A Spaceman Came Travelling....
The structure of the talk was quite simple. Prep and countdown to takeoff, getting into space and what to do while you're there before finally, returning to Earth. The talk lasted for around an hour, but the amount of topics covered was massive. His descriptive nature of all the areas was brilliant. To be able to communicate with a wide variety of people on such a level of understanding of the subject matter and maintaining their interest is an art in itself, and it must be said, that as a speaker, he has mastered that art. His explanation and description of the takeoff sequence and launch was brilliant. Not only talking about the technical aspects of launch, the fuel in the rockets, how long each phase lasts for and so forth, but the physical description of what the body goes through during that flight into orbit was brilliant.
The finer details of the facts and figures I will leave to the reader of his books and the wealth of information available. However, to hear it first hand, from someone who has experienced it for real, not once, but 3 times, is special.
The stories told of what goes on whilst on the ISS give us a small sense of what life is like. The experience of weightlessness and the comfort of sleeping whilst in orbit sounds incredibly relaxing, and the source of some humor apparently too as Chris recalled the sight of people fast asleep, but floating through the ISS because they had fallen asleep before attaching themselves to their sleeping pod wall. In the second part of the talk, he took questions from the floor. Questions such as, 'How hot is the flame that comes out the bottom of the rockets at take off?' 'What's your favourite part of the ISS other than the glass window commonly seen in photos?' were dealt with with ease, humor and interest. However, two of my favourite questions that came from the audience came from two children. The first asked what it was like getting back to Earth and gravity after spending so long in orbit. With the help of another child invited up onto stage, Chris went through the skeleton of the human being describing what is where and why, but then how it all changes and relaxes when in space. It was a good lesson in astro-physiology, if there is such a thing! He spoke about the muscle loss, bone density loss, the weakness of the heart and even down to the softening of the skin on the soles of your feet. Then, he moved on to what happens when you return to Earth and the effects of gravity. The nausea, sickness, tiredness, dizziness and balance problems all explained in simple detail.
Perhaps the biggest reaction of the evening, and probably the most impressive response came from the second question. The question was along the lines of, 'What's the most beautiful thing you saw in space?' It was at this point that Chris returned to his laptop to bring up a photo that was truly breathtaking.

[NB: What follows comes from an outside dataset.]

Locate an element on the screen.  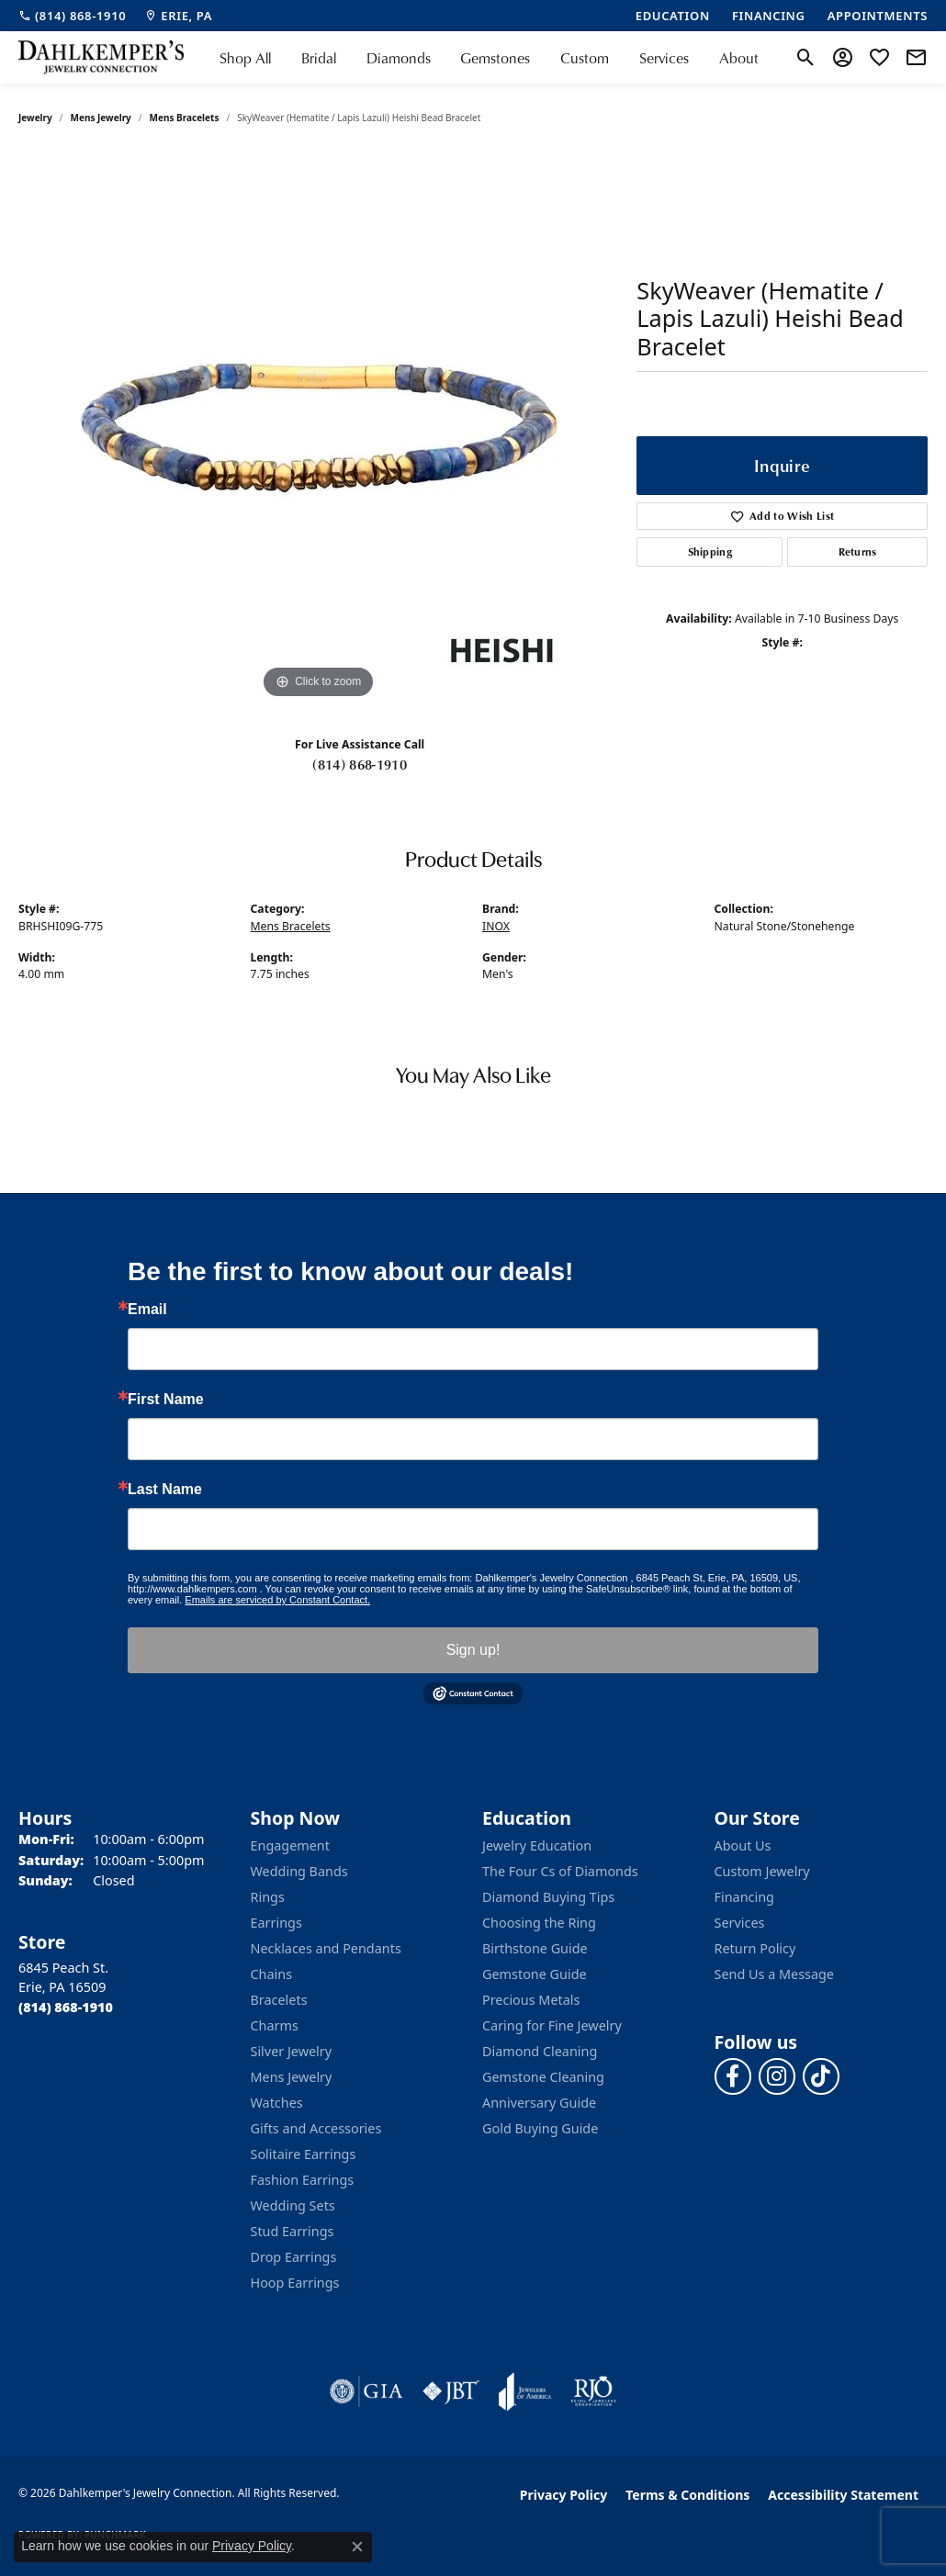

His description started off by talking about spacewalks, which astronauts need to undertake to maintain and fix external parts of the space station. During a single orbit of the Earth taking 92 minutes, the ISS sees a sunrise and sunset every 45 minutes. It was during one of the periods of darkness that he took the time to switch off all the lights in his space suit so he was in total darkness. Then he changed to the next photo. The ISS was traveling in the Southern Hemisphere, and the photo now on display to the audience was the most stunning picture of the Southern Lights (Aurora Australis) spread under the ISS. The greens were incredibly vivid, and the blues visible in vast curtains of colour. But that wasn't all. The camera picked up alot of the colour, but not all of it. Missing from the photo, but superbly described were the vibrant reds and purples of the aurora as the ISS didn't fly above the aurora, but through it. Incredible.
The hour soon flew by and soon, the talk was over. I heard many people say that they could have stayed and listened to him for many more hours. I am indeed one of those people. I also heard one woman say that she learnt more about science in 60 minutes by listening to Chris Hadfield than she did in 7 years of school. That says something.
To wrap it all up, he performed an adapted rendition of the Bowie cover that brought him YouTube fame, Space Oddity.
I feel privileged to have had the chance to be in the presence of such a human being, and something that I will remember for a very long time. If you get the chance to go, I urge you to do so. You won't regret it.